» Data to use:
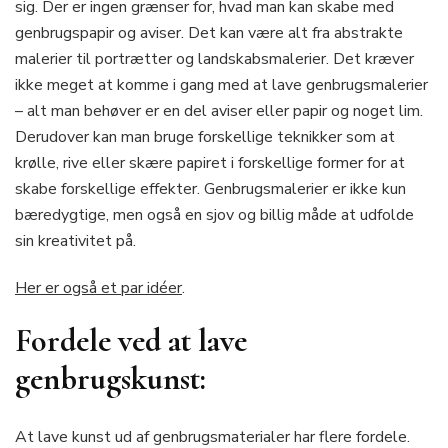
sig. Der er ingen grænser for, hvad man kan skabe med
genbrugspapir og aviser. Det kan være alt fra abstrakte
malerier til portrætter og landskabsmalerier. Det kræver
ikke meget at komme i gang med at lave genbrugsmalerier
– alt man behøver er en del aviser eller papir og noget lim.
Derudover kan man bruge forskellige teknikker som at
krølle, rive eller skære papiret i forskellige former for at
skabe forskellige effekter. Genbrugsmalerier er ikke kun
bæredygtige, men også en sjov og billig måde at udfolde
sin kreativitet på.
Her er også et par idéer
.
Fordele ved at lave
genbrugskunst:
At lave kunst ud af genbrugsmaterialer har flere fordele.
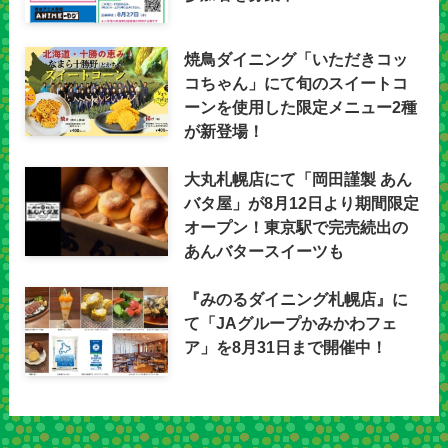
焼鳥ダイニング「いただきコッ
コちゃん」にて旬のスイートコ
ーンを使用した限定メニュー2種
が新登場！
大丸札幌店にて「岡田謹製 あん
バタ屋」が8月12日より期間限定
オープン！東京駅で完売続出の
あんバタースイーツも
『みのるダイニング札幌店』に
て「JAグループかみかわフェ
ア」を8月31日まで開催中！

==

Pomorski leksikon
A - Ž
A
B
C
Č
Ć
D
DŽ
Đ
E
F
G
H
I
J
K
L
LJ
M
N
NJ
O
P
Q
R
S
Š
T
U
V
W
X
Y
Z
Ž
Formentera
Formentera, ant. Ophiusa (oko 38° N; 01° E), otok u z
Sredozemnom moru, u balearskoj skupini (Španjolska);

» What to do: Skip every picture, and restate word for word only the lines above from the line containing "bæredygtige, men også" to the line containing "ア」を8月31日まで開催中！", both of them included.

» Exercise output:
bæredygtige, men også en sjov og billig måde at udfolde
sin kreativitet på.
Her er også et par idéer
.
Fordele ved at lave
genbrugskunst:
At lave kunst ud af genbrugsmaterialer har flere fordele.
焼鳥ダイニング「いただきコッ
コちゃん」にて旬のスイートコ
ーンを使用した限定メニュー2種
が新登場！
大丸札幌店にて「岡田謹製 あん
バタ屋」が8月12日より期間限定
オープン！東京駅で完売続出の
あんバタースイーツも
『みのるダイニング札幌店』に
て「JAグループかみかわフェ
ア」を8月31日まで開催中！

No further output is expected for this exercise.